3.3. Type errors are often serious
As we have shown, type errors can result in severe application failures and security holes. Imagine some NodeJS code that doesn’t properly type-check its JSON API. One could implement a Denial Of Service (DOS) attack and shut down an entire cluster by simply sending strings instead of numbers in API requests. This stuff happens.
4. How do we get type safety in Native JavaScript?
There are a few ways to improve JavaScript type safety. One approach involves using libraries or frameworks such as Flow or TypeScript that require transpiling or otherwise prepocessing the code. Here we propose a simpler solution that may be especially well-suited for smaller projects and requires only three steps.
- Get typecast methods
- Use typecasting
- Name variables to indicate type
4.1. Get typecast methods
Typecasting, for the purposes of this article, is the process of converting a
value into the desired data type using a very strict set of rules. Our
typecasting functions either return the requested value type or a
failure value which is undefined
by default.
We can get typecast methods from the hi_score project which is easy to
install (type npm install hi_score
into a terminal). If you edit the example
application you can use all the cast
methods from xhi.util.js
.
npm install hi_score
cd hi_score
bin/xhi setup
google-chrome ./index.html
# Open the JavaScript console to access xhi._util_ functions
You don’t have to use the whole library; you can just crib the methods from
xhi.util.js
if you want. Go ahead, you won’t hurt anyone’s feelings.

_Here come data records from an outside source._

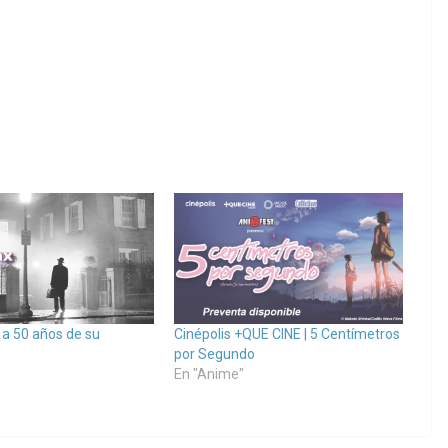
, a 50 años de su
Cinépolis +QUE CINE | 5 Centímetros
por Segundo
En "Anime"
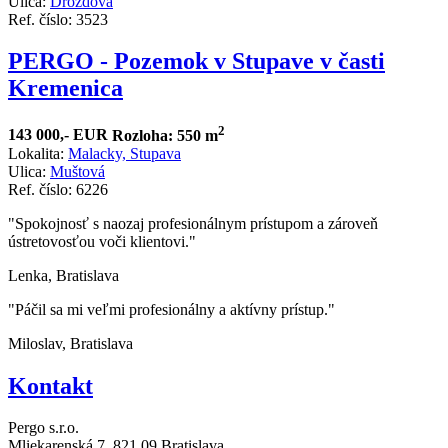
Ulica:
Drozdová
Ref. číslo: 3523
PERGO - Pozemok v Stupave v časti
Kremenica
2
143 000,- EUR
Rozloha: 550 m
Lokalita:
Malacky, Stupava
Ulica:
Muštová
Ref. číslo: 6226
"Spokojnosť s naozaj profesionálnym prístupom a zároveň
ústretovosťou voči klientovi."
Lenka, Bratislava
"Páčil sa mi veľmi profesionálny a aktívny prístup."
Miloslav, Bratislava
Kontakt
Pergo s.r.o.
Mliekarenská 7,
821 09 Bratislava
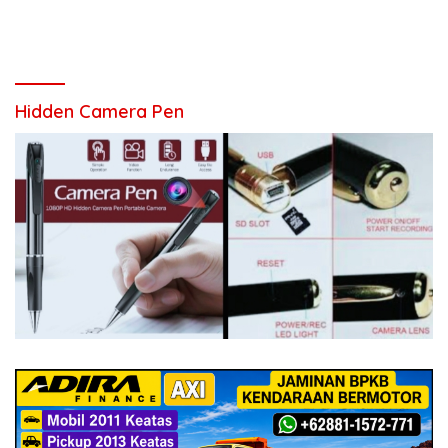
Hidden Camera Pen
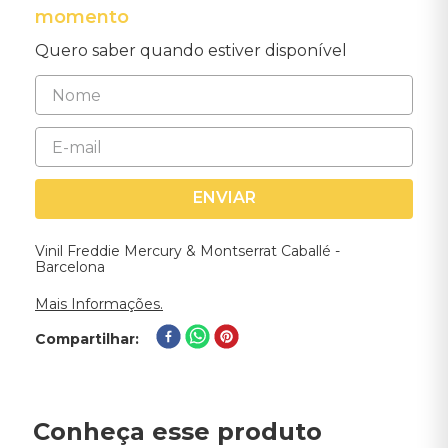
momento
Quero saber quando estiver disponível
ENVIAR
Vinil Freddie Mercury & Montserrat Caballé -
Barcelona
Mais Informações.
Compartilhar
Conheça esse produto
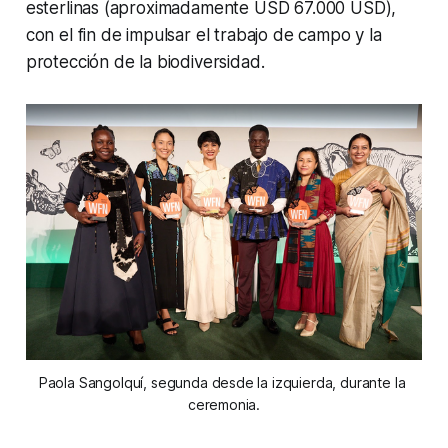
esterlinas (aproximadamente USD 67.000 USD),
con el fin de impulsar el trabajo de campo y la
protección de la biodiversidad.
Paola Sangolquí, segunda desde la izquierda, durante la 
ceremonia.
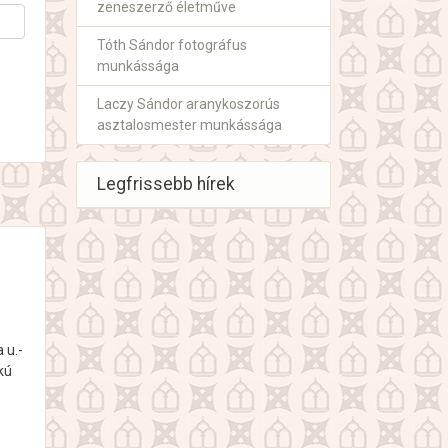
zeneszerző életműve
Tóth Sándor fotográfus
munkássága
Laczy Sándor aranykoszorús
asztalosmester munkássága
Legfrissebb hírek
 u.-
kú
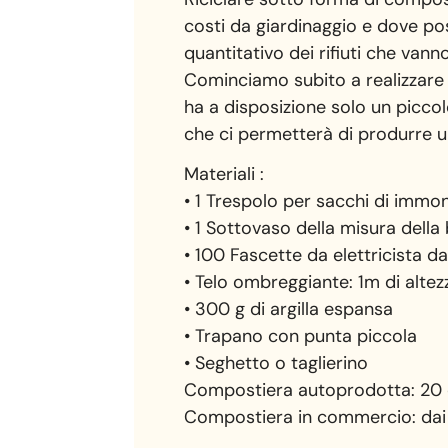
costi da giardinaggio e dove poss
quantitativo dei rifiuti che vanno
Cominciamo subito a realizzare 
ha a disposizione solo un piccol
che ci permetterà di produrre u
Materiali :
• 1 Trespolo per sacchi di immon
• 1 Sottovaso della misura della
• 100 Fascette da elettricista 
• Telo ombreggiante: 1m di altez
• 300 g di argilla espansa
• Trapano con punta piccola
• Seghetto o taglierino
Compostiera autoprodotta: 20
Compostiera in commercio: dai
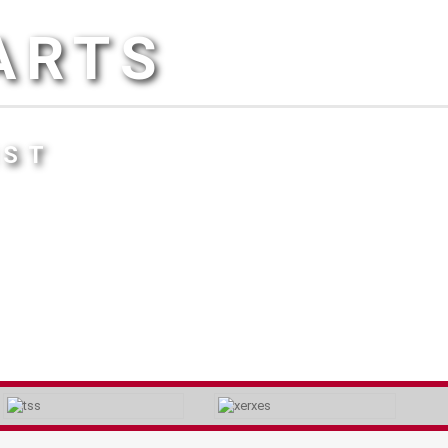
ARTS
IST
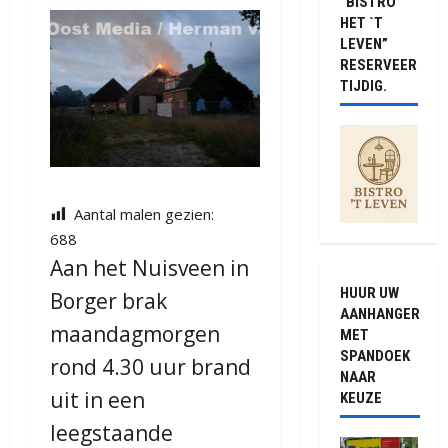
“BISTRO
HET `T
LEVEN”
RESERVEER
TIJDIG.
Aantal malen gezien:
688
Aan het Nuisveen in
HUUR UW
Borger brak
AANHANGER
maandagmorgen
MET
SPANDOEK
rond 4.30 uur brand
NAAR
uit in een
KEUZE
leegstaande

The
typecast methods are as follows and have all been thoroughly tested and quite
well docmented in the project.
castBool, castFn, castInt, castJQ,
castList, castMap, castNum, castObj, castStr
All typecast methods take one or two arguments. Only numbers, strings, and integers are converted between types and only when the conversion is unambiguous. Examples are shown below.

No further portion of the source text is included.